Excerpts from a dataset
○ ○ ○
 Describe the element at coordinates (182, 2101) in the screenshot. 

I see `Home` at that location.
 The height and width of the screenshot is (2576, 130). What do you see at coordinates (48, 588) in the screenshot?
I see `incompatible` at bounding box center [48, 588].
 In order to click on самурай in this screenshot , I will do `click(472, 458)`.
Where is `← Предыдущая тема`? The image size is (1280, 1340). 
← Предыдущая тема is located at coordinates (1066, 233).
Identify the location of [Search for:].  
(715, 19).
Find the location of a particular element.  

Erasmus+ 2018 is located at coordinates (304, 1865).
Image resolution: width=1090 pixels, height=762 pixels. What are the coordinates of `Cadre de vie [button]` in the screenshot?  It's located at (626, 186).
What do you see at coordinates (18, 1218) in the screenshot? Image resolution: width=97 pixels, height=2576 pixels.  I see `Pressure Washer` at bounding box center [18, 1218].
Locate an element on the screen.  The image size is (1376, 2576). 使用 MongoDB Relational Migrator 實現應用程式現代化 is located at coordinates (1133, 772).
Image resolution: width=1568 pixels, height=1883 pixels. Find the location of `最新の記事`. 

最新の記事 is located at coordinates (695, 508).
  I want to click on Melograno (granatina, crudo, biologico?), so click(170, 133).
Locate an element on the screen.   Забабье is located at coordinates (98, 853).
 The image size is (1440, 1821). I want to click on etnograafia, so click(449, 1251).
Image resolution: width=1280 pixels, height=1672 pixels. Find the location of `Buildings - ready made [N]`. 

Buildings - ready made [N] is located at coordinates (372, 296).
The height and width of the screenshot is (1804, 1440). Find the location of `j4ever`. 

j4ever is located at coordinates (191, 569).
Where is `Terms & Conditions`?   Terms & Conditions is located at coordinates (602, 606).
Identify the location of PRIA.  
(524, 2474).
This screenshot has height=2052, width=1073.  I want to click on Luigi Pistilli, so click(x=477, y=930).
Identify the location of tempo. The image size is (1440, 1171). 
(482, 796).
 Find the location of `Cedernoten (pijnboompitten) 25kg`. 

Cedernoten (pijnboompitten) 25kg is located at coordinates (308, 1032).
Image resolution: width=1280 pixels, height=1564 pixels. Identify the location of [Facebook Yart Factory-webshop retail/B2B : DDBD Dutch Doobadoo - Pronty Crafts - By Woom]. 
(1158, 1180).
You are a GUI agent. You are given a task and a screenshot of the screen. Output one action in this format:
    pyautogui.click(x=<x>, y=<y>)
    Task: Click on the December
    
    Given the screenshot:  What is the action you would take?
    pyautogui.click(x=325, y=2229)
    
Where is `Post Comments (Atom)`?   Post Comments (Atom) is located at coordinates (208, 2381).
○ ○ ○
From the line containing "Task: Click on the December" to the final line of the data, repeat each line exactly. Include both ends.

**Reply to the exercise**
    Task: Click on the December
    
    Given the screenshot:  What is the action you would take?
    pyautogui.click(x=325, y=2229)
    
Where is `Post Comments (Atom)`?   Post Comments (Atom) is located at coordinates (208, 2381).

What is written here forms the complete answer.